Les organismes représentatifs, dont l'USH (Union sociale de l'habitat), ont donc réussi à bon compte à s'exonérer d'une éventuelle taxation supplémentaire, qui aurait pu prendre le relais de la taxation sur les plus-values laquelle aurait pu être supprimée et non redirigée vers les collectivités territoriales afin précisément de tenir l'objectif de baisse de dépenses. Tout au contraire, le Gouvernement a sans doute dû céder, à la recherche de ressources supplémentaires, aux fiscalistes de Bercy qui ont ressorti des cartons la fameuse taxe sans prendre garde (volontairement ?) à sa compensation intervenue à compter de 2013. Nous avons là encore in vivo un magnifique exemple de stratification fiscale.

Les résidences secondaires vaches à lait de la fiscalité locale

Si la taxation spécifique envisagée voit le jour, elle sera assise sur un substrat particulièrement imposé. En effet, les résidences secondaires ne bénéficient pas sauf quelques rares exceptions d'exonérations ou d'abattements spécifiques contrairement à la résidence principale. Ainsi, les détenteurs de résidences secondaires ne peuvent jouir des exonérations et plafonnement prévus en faveur des personnes modestes, ainsi que des abattements applicables sur la valeur locative pour charges de famille.

Par ailleurs, certains prélèvements annexes au profit de l'Etat collecteur des dites taxes locales, sont majorés : 8% de frais de gestion au lieu des 4,4% perçus pour résidence principale. Tandis que pour le calcul de la taxe d'habitation, le prélèvement effectué sur les logements à "valeur locative élevée" (dépassant 4.573€) est plafonné à 0,2% pour la résidence principale, mais peut monter à 1,7% au-delà de 7.622 € pour la résidence secondaire.

La seule exonération restante l'exonération partielle ou totale pour une durée maximale de deux ans de la taxe foncière sur les propriétés bâties pour les contribuables faisant construire leur résidence secondaire ou transformant un bâtiment rural en habitation.

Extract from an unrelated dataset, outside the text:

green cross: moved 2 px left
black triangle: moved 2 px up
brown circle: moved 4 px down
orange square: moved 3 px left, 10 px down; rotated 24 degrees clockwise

La "justice fiscale" risque de s'en trouver amoindrie

Il n'aura échappé à personne que le projet de surtaxe sera orienté vers les bâtiments (voir supra) qui paient déjà le plus de taxes indépendamment de la situation personnelle des propriétaires. On aboutira ainsi au paradoxe que plus aucun résident en zone jugée tendue, ne sera imposé au barème normal. Soit "sous-imposé" à raison d'une habitation principale, soit "sur-imposé" à raison de la surtaxe sur les résidences secondaires. Cela risquera sans doute de poser un problème de constitutionnalité quant au respect du principe de l'égalité devant l'impôt.

Pis, le principe de proportionnalité en fonction des moyens lui aussi risquera de ne pas sortir indemne de l'opération. C'est pourquoi par avance le gouvernement semble réserver une exception pour les ménages modestes.

Et les effets comportementaux dans tout cela ?

Et les effets comportementaux dans tout cela ? Et les effets attendus de « détente » sur les marchés immobiliers en zones « tendues » ? Ils seront sans doute agités pour servir de prétexte à la mise en place de la nouvelle disposition législative, mais en réalité n'auront sans doute que très peu d'effets. Par ailleurs, l'élasticité du prélèvement sera à étudier de près. Les « comportementalistes » relèveront que ce type de taxe devrait servir à « mettre en tension » le marché et que le montant de la taxe devrait baisser au cours du temps. Ils seront sans doute détrompés quant à l'effet, mais pas quant au montant qui sera certainement plus faible qu'escompté. À moins qu'une petite rétroactivité judicieusement placée permette de rattraper la fuite devant l'impôt pour l'année 2015… mais au-delà rien ne serait bien évidemment garanti… car les propriétaires modifieront leurs comportements et se le tiendront pour dit.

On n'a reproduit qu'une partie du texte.